Now the issue of termination of unwanted pregnancy will be decided at the level of legislation of each state.

This could lead to an actual abortion ban in the conservative states of the South and Midwest.

In 1973, the U.S. Supreme Court ruled on the lawsuit of patient

Norma McCorvy,

who acted under the pseudonym

Jane Rowe,

who insisted on the right to terminate the pregnancy.

McCarvy already had two children, a third pregnancy was unwanted, but under Texas law, abortion was allowed only in the event of a direct threat to the mother's life.

The court then ruled that women in all U.S. states in the first trimester of pregnancy are entitled to an abortion for whatever reason.

Today, the court overturned its nearly 50-year-old verdict and said abortion issues would again be governed by state-specific laws.

The Guttmacher Institute for Reproductive Health estimates that at least 26 U.S. states, especially the traditionally conservative states of the South and Midwest, may soon decide to ban abortions altogether or almost completely.

This could lead to an increase in the number of clandestine abortions, related deaths and serious consequences for women's health, "abortion tourism", as well as an increase in the number of infanticides and rejections of newborns.

  • Since 1994, the United States has become only the fourth country to restrict women's right to self-determination to terminate a pregnancy.

    Before them, Poland, Nicaragua and El Salvador did it.
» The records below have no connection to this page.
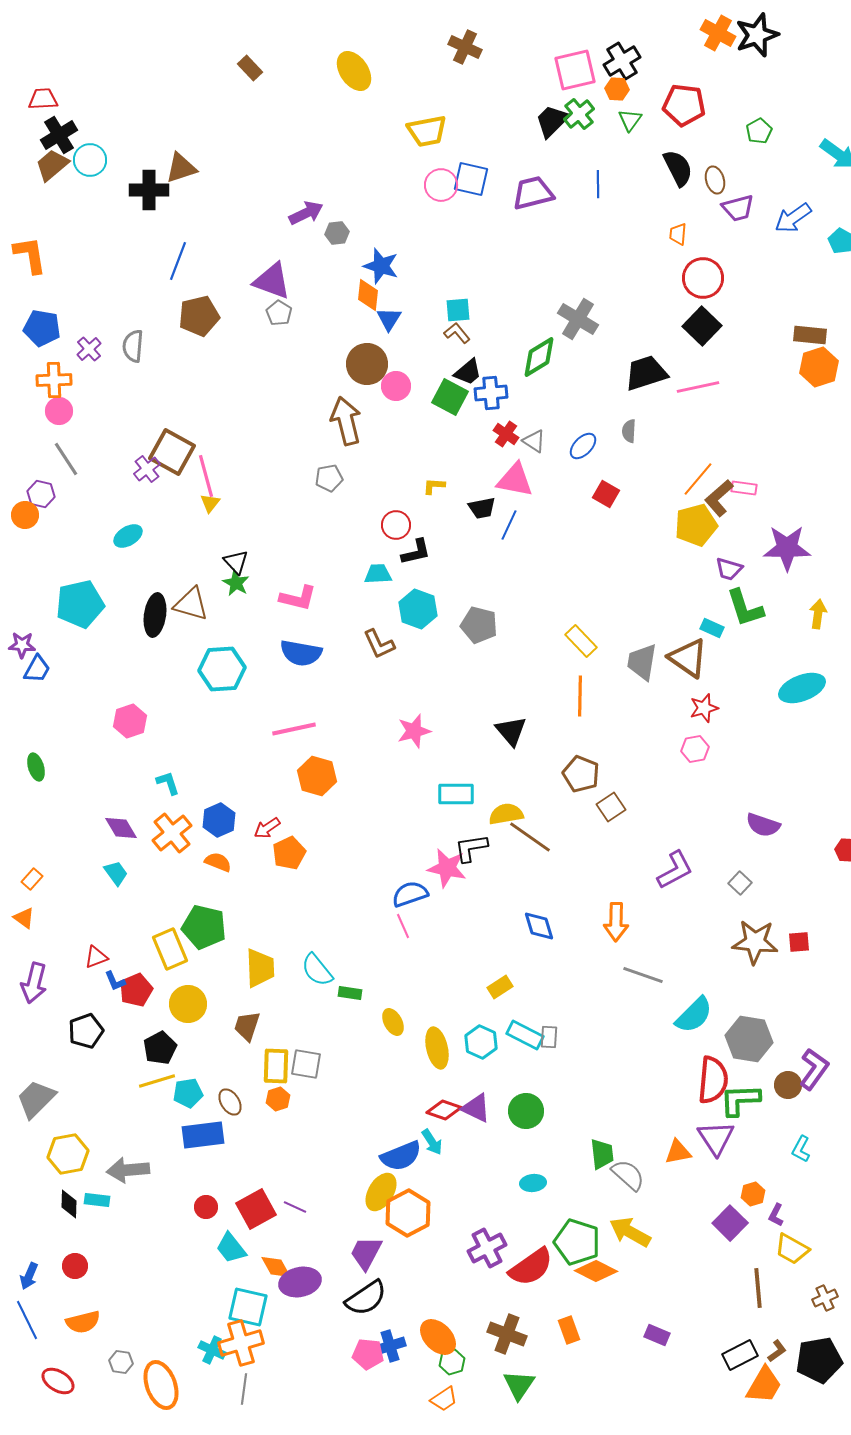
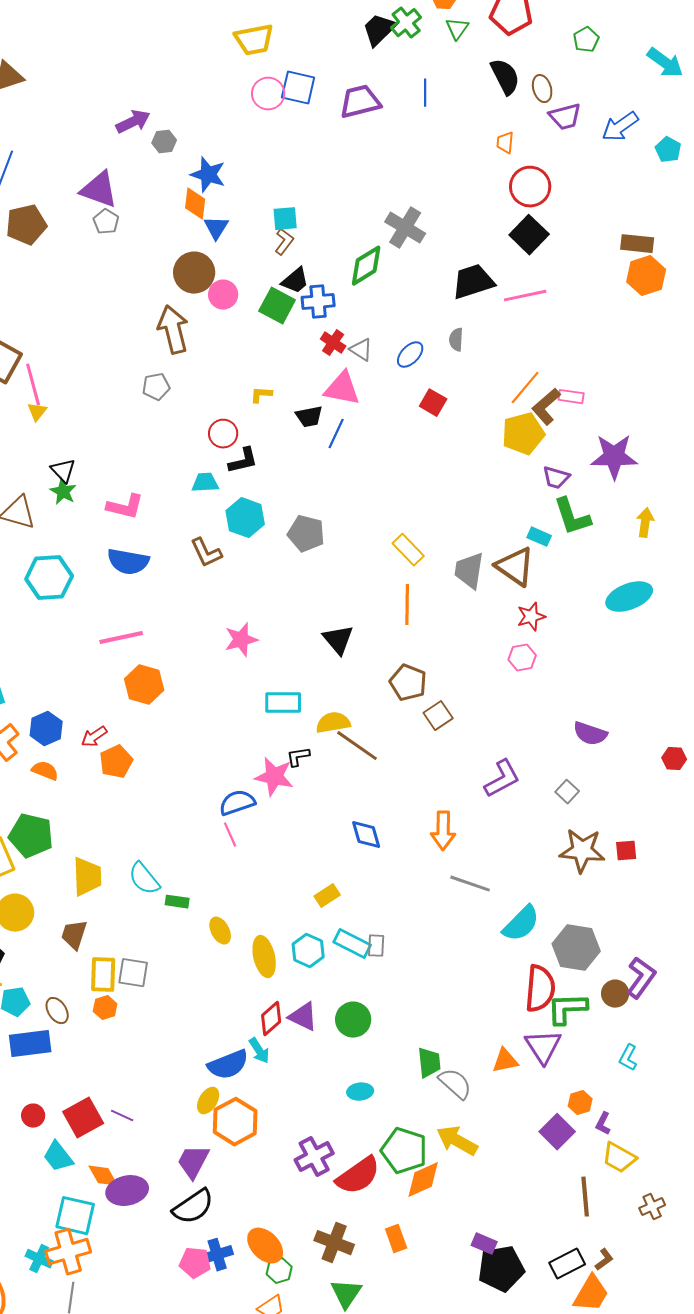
brown L-shape: (457, 333) -> (284, 242), turned 76
black L-shape: (471, 848) -> (298, 757), size x0.7
red diamond: (444, 1110) -> (271, 1019), turned -60
yellow ellipse: (381, 1192) -> (208, 1101), size x0.7
orange diamond: (596, 1271) -> (423, 1180), turned -51
black pentagon: (819, 1360) -> (501, 1269), moved

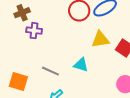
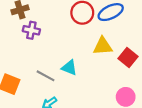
cyan triangle: (81, 65) -> (69, 68), moved

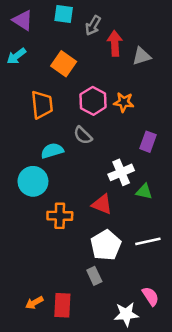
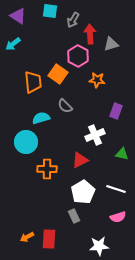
orange square: (64, 64) -> (58, 74), moved
pink hexagon: (93, 101) -> (78, 56), moved
green triangle: (144, 192) -> (122, 154), moved
red triangle: (102, 204) -> (80, 160), turned -48
white line: (148, 241) -> (116, 189), turned 30
pink semicircle: (151, 296) -> (118, 217), moved, turned 105

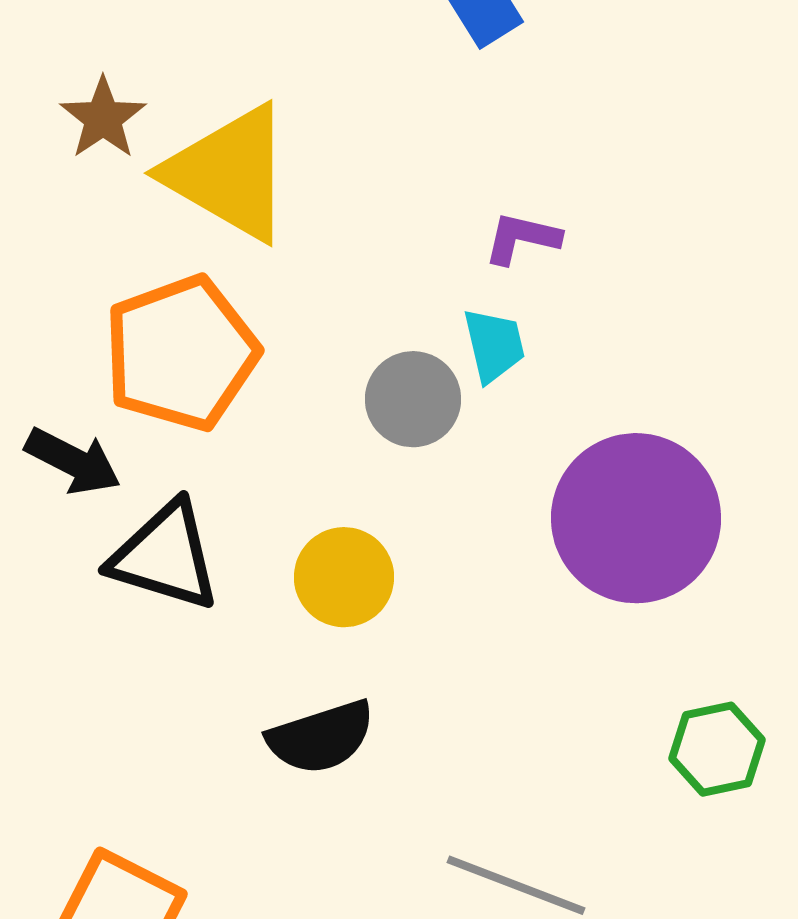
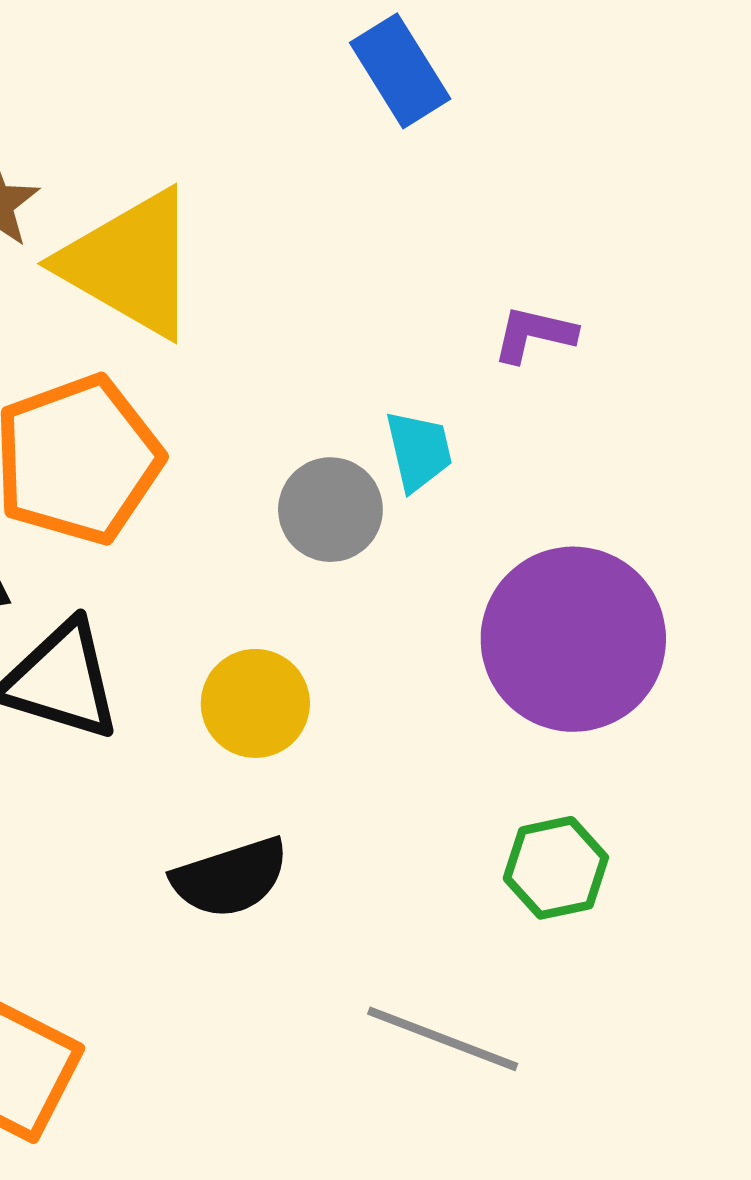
purple L-shape: (522, 238) -> (534, 334), moved
green hexagon: (717, 749) -> (556, 868), moved

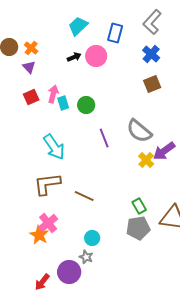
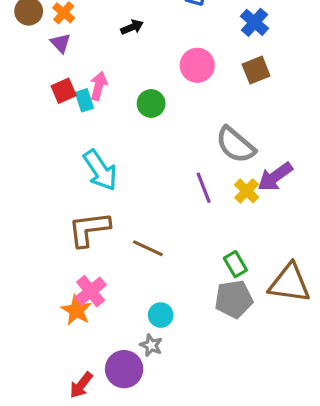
pink circle: (96, 56) -> (197, 65), moved
cyan rectangle: (63, 103) -> (84, 100), moved
purple line: (104, 138) -> (204, 188), moved

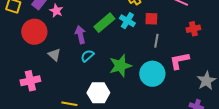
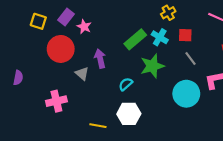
purple arrow: (80, 35) -> (100, 59), moved
gray line: (156, 41) -> (191, 59), turned -48
cyan semicircle: (87, 56) -> (126, 84), moved
green star: (120, 66) -> (152, 66), moved

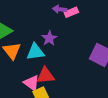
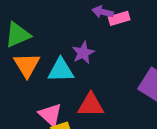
red triangle: (45, 75) -> (91, 105), moved

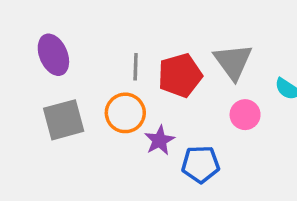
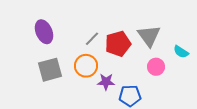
gray line: (136, 67) -> (92, 39), turned 42
purple star: (160, 140) -> (106, 82), turned 30

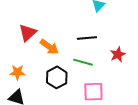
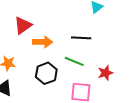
orange arrow: (49, 47) -> (43, 42), turned -42
red star: (118, 55) -> (105, 73), moved

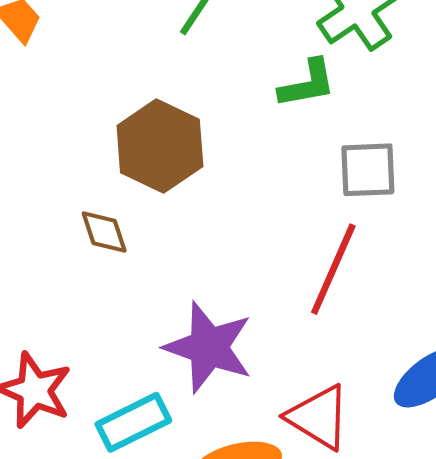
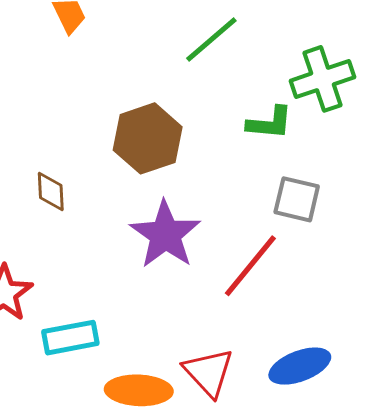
brown diamond: (104, 232) -> (51, 191), moved
purple star: (209, 347) -> (165, 235), moved

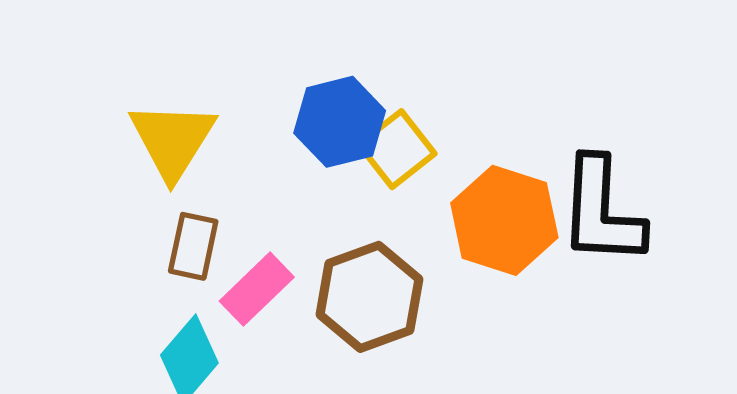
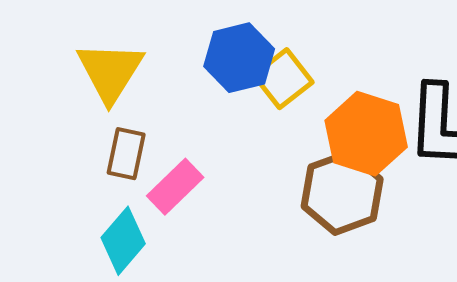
brown hexagon: (369, 297) -> (342, 193), moved

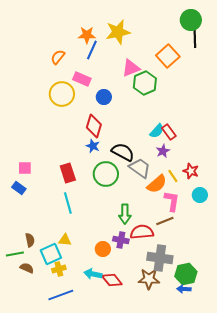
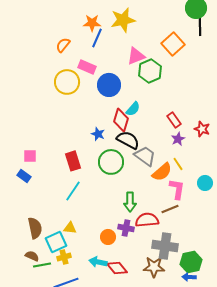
blue circle: (104, 97) -> (109, 85), size x1.5
red diamond: (94, 126) -> (121, 120), moved
cyan semicircle: (157, 131) -> (133, 109), moved
purple star: (163, 151) -> (178, 139), moved
red star: (191, 171) -> (202, 129), moved
cyan line: (68, 203) -> (73, 191), turned 50
brown semicircle: (30, 240) -> (35, 228), size x1.5
green line: (15, 254) -> (42, 265), moved

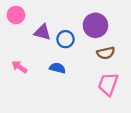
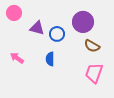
brown semicircle: (106, 53) -> (92, 46), turned 42
blue semicircle: (57, 68) -> (50, 59), turned -104

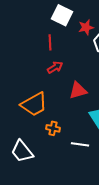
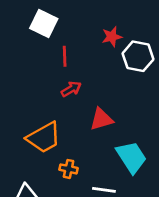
white square: (62, 15) -> (44, 24), moved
  • Meanwhile, the German Bundestag on June 24 repealed a law passed in the era of National Socialism, which forbade doctors and clinics to openly mention that they perform abortions.

    According to current regulations, doctors could perform this procedure, but were not allowed to mention it in the advertisement or in the price list, as well as to give patients any additional information about the methods and risks of abortion.

    Now German doctors will be able to talk about abortion as openly as about any other medical service.